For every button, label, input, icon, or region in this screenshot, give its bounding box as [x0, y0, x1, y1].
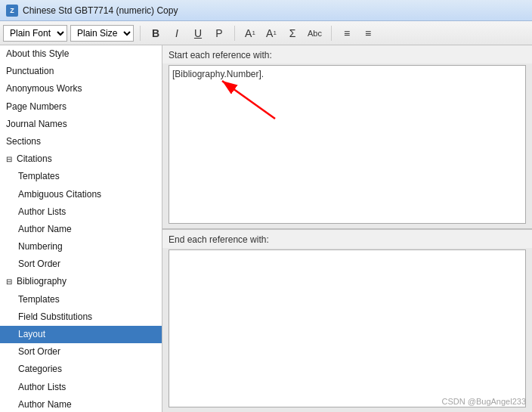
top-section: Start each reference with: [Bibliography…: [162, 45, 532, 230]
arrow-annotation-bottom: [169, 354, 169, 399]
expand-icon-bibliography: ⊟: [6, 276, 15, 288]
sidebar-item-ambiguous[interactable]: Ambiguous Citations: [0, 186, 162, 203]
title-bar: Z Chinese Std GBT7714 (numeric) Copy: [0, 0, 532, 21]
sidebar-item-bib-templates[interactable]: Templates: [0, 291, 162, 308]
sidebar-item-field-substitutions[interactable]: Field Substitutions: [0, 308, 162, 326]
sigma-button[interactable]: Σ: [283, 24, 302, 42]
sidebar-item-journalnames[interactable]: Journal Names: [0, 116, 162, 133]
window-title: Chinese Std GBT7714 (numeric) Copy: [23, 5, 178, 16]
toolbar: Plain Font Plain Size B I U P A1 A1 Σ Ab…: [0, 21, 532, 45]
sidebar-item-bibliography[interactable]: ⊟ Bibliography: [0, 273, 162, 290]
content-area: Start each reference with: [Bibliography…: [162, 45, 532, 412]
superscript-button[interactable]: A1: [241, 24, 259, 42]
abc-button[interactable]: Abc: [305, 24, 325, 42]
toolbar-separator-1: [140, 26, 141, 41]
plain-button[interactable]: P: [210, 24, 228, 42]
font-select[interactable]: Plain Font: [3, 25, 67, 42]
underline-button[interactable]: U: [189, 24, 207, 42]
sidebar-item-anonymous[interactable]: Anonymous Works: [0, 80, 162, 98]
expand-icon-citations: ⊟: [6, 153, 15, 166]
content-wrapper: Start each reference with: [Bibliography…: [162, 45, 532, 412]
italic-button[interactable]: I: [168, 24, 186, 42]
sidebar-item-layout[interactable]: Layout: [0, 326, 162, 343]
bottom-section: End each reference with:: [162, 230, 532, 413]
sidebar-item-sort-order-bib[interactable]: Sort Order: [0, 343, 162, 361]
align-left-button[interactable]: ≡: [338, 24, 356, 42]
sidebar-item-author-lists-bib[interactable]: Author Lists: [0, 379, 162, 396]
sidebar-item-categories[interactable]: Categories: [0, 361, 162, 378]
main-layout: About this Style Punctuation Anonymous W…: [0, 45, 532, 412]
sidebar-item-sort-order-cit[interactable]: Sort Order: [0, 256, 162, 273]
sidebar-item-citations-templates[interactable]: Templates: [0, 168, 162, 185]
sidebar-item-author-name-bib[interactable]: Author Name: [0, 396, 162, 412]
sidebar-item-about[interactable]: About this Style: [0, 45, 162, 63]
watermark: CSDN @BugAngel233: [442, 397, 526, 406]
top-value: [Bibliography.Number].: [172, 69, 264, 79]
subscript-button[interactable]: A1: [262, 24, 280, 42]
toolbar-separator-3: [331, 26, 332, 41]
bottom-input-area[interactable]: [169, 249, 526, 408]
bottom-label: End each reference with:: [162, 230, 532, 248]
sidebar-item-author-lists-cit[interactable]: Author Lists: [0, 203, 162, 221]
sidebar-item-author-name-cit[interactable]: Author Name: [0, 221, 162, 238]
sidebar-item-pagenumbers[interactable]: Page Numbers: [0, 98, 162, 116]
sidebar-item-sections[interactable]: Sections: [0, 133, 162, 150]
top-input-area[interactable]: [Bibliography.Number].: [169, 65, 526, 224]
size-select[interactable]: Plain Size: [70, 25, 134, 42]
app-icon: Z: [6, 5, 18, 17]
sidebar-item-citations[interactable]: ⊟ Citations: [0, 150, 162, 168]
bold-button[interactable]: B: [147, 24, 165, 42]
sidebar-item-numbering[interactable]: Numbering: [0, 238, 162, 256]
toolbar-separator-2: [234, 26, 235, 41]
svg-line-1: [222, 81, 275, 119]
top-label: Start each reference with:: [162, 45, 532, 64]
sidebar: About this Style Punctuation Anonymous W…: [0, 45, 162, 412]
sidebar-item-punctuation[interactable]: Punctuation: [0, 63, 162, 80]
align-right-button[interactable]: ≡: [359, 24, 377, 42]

----------

Strip out the pictures and repeat the listing above exactly.

For every button, label, input, icon, or region in this screenshot, give its bounding box as [x0, y0, x1, y1].
top-section: Start each reference with: [Bibliography…: [162, 45, 532, 230]
arrow-annotation-bottom: [169, 354, 169, 399]
expand-icon-bibliography: ⊟: [6, 276, 15, 288]
sidebar-item-ambiguous[interactable]: Ambiguous Citations: [0, 186, 162, 203]
title-bar: Z Chinese Std GBT7714 (numeric) Copy: [0, 0, 532, 21]
sidebar-item-bib-templates[interactable]: Templates: [0, 291, 162, 308]
sidebar-item-field-substitutions[interactable]: Field Substitutions: [0, 308, 162, 326]
sigma-button[interactable]: Σ: [283, 24, 302, 42]
sidebar-item-journalnames[interactable]: Journal Names: [0, 116, 162, 133]
window-title: Chinese Std GBT7714 (numeric) Copy: [23, 5, 178, 16]
toolbar: Plain Font Plain Size B I U P A1 A1 Σ Ab…: [0, 21, 532, 45]
sidebar-item-bibliography[interactable]: ⊟ Bibliography: [0, 273, 162, 290]
content-area: Start each reference with: [Bibliography…: [162, 45, 532, 412]
superscript-button[interactable]: A1: [241, 24, 259, 42]
abc-button[interactable]: Abc: [305, 24, 325, 42]
toolbar-separator-1: [140, 26, 141, 41]
plain-button[interactable]: P: [210, 24, 228, 42]
font-select[interactable]: Plain Font: [3, 25, 67, 42]
underline-button[interactable]: U: [189, 24, 207, 42]
sidebar-item-anonymous[interactable]: Anonymous Works: [0, 80, 162, 98]
expand-icon-citations: ⊟: [6, 153, 15, 166]
content-wrapper: Start each reference with: [Bibliography…: [162, 45, 532, 412]
italic-button[interactable]: I: [168, 24, 186, 42]
sidebar-item-layout[interactable]: Layout: [0, 326, 162, 343]
bottom-section: End each reference with:: [162, 230, 532, 413]
sidebar-item-sort-order-bib[interactable]: Sort Order: [0, 343, 162, 361]
align-left-button[interactable]: ≡: [338, 24, 356, 42]
sidebar-item-author-lists-bib[interactable]: Author Lists: [0, 379, 162, 396]
sidebar-item-categories[interactable]: Categories: [0, 361, 162, 378]
main-layout: About this Style Punctuation Anonymous W…: [0, 45, 532, 412]
sidebar-item-sort-order-cit[interactable]: Sort Order: [0, 256, 162, 273]
sidebar-item-citations-templates[interactable]: Templates: [0, 168, 162, 185]
sidebar-item-author-name-bib[interactable]: Author Name: [0, 396, 162, 412]
sidebar-item-about[interactable]: About this Style: [0, 45, 162, 63]
watermark: CSDN @BugAngel233: [442, 397, 526, 406]
top-value: [Bibliography.Number].: [172, 69, 264, 79]
subscript-button[interactable]: A1: [262, 24, 280, 42]
toolbar-separator-3: [331, 26, 332, 41]
bottom-input-area[interactable]: [169, 249, 526, 408]
bottom-label: End each reference with:: [162, 230, 532, 248]
sidebar-item-author-lists-cit[interactable]: Author Lists: [0, 203, 162, 221]
sidebar-item-author-name-cit[interactable]: Author Name: [0, 221, 162, 238]
sidebar-item-pagenumbers[interactable]: Page Numbers: [0, 98, 162, 116]
sidebar-item-sections[interactable]: Sections: [0, 133, 162, 150]
top-input-area[interactable]: [Bibliography.Number].: [169, 65, 526, 224]
size-select[interactable]: Plain Size: [70, 25, 134, 42]
app-icon: Z: [6, 5, 18, 17]
sidebar-item-citations[interactable]: ⊟ Citations: [0, 150, 162, 168]
bold-button[interactable]: B: [147, 24, 165, 42]
sidebar-item-numbering[interactable]: Numbering: [0, 238, 162, 256]
toolbar-separator-2: [234, 26, 235, 41]
svg-line-1: [222, 81, 275, 119]
top-label: Start each reference with:: [162, 45, 532, 64]
sidebar: About this Style Punctuation Anonymous W…: [0, 45, 162, 412]
sidebar-item-punctuation[interactable]: Punctuation: [0, 63, 162, 80]
align-right-button[interactable]: ≡: [359, 24, 377, 42]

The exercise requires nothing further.